• [What you have to do] What lines of the data below hold "Trax"? Show them.

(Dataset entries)
::::

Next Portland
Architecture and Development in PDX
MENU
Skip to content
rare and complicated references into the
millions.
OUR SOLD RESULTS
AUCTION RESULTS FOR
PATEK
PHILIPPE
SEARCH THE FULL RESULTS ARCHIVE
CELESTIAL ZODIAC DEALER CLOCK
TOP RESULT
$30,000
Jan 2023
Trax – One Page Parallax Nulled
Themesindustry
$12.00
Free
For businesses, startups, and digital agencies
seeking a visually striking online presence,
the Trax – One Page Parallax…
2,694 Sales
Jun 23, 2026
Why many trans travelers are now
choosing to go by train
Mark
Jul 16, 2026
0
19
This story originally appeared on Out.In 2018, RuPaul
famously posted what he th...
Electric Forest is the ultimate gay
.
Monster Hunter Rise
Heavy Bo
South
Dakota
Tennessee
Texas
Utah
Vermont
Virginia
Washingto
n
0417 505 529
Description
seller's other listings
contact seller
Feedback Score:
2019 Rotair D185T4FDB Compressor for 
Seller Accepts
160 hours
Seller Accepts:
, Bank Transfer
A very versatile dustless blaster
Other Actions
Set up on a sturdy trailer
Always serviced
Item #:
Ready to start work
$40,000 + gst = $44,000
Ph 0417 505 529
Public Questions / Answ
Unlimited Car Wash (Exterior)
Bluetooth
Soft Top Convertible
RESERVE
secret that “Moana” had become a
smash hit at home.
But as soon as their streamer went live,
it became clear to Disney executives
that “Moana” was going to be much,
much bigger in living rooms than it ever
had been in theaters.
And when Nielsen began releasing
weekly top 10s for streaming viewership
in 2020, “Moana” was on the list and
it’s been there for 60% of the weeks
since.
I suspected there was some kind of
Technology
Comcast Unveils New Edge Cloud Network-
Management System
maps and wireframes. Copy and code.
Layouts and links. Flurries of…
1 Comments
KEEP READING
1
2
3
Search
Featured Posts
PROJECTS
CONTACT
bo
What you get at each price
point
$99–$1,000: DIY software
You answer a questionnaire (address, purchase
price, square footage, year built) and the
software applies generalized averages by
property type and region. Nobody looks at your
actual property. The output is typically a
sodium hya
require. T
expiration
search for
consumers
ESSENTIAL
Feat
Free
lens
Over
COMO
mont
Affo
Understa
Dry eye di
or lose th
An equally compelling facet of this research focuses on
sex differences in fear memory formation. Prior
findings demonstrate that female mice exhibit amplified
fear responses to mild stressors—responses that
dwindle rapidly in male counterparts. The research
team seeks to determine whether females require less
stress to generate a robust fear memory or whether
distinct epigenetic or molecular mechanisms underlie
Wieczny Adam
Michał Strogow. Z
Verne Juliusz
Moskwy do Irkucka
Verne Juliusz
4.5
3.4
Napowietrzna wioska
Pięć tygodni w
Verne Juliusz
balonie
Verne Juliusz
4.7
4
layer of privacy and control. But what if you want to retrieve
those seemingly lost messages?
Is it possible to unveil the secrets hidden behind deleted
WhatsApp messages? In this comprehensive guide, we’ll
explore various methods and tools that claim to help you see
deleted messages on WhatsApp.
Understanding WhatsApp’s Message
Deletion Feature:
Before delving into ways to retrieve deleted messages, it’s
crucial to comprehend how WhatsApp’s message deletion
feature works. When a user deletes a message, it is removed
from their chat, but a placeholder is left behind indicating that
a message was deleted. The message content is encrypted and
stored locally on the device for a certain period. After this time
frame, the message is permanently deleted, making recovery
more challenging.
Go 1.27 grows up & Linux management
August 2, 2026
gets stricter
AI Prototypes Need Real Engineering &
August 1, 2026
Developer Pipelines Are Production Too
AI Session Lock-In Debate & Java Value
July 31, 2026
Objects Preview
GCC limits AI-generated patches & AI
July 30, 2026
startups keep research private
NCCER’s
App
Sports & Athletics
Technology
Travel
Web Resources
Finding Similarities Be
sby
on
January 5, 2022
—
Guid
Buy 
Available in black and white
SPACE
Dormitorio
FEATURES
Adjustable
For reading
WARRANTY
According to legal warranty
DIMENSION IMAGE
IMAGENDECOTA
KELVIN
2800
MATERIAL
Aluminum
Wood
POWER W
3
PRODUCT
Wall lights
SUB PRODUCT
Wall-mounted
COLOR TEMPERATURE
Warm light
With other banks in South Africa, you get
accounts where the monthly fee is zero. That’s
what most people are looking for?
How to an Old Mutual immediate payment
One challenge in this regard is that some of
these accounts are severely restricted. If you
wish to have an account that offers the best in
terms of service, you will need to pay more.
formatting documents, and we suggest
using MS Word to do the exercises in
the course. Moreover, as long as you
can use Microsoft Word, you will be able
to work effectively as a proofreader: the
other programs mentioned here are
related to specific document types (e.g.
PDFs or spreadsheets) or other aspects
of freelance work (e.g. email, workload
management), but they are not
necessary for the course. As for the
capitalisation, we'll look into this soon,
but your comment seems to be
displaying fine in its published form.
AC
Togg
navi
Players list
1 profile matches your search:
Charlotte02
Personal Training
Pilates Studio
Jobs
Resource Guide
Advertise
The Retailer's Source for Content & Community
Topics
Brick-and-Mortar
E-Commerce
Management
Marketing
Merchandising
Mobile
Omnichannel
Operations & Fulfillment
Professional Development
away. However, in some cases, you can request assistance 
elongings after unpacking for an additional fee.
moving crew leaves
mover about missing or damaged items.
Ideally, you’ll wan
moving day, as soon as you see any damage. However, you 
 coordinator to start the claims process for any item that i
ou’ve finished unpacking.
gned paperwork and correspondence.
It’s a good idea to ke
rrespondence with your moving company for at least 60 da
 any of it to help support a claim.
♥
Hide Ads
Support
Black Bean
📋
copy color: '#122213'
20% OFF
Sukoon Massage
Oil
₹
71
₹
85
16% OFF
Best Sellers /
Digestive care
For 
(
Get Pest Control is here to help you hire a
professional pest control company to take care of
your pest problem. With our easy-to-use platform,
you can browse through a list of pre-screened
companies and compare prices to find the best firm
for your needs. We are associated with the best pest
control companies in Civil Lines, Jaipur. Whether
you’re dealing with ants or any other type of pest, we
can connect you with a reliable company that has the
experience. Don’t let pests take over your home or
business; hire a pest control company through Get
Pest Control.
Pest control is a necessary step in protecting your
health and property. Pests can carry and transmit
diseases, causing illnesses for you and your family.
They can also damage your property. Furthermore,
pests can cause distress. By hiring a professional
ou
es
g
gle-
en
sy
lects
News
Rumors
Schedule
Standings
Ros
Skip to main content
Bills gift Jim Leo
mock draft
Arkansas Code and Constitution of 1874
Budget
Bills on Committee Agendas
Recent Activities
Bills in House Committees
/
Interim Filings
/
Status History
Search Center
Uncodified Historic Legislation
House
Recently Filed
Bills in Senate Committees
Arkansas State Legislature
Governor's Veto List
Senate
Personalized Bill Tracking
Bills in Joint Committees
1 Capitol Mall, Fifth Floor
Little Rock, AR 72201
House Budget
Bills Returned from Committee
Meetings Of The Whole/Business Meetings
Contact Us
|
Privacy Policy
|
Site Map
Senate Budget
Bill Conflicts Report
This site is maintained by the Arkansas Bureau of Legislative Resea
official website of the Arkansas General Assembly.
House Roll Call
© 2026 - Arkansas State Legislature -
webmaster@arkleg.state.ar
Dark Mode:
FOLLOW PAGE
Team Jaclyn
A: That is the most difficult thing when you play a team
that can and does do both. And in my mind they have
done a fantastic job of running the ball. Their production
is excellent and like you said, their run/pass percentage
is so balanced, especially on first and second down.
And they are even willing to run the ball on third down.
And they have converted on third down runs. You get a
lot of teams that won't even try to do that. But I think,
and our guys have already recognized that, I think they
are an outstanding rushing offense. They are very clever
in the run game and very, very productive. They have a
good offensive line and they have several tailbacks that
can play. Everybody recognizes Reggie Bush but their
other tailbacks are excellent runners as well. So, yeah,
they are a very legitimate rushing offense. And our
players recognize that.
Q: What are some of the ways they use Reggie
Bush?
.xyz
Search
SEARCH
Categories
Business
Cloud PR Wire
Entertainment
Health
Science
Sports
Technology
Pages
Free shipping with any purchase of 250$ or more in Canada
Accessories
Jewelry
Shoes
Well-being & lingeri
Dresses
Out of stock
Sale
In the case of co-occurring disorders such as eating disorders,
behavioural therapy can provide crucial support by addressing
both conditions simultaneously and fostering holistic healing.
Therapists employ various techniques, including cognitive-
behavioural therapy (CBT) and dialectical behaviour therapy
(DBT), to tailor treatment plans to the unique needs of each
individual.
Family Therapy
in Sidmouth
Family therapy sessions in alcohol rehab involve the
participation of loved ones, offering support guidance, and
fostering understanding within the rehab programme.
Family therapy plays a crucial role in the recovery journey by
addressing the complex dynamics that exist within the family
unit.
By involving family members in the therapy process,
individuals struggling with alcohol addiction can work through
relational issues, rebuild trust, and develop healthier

::::

• [Response area]
Trax – One Page Parallax Nulled
the Trax – One Page Parallax…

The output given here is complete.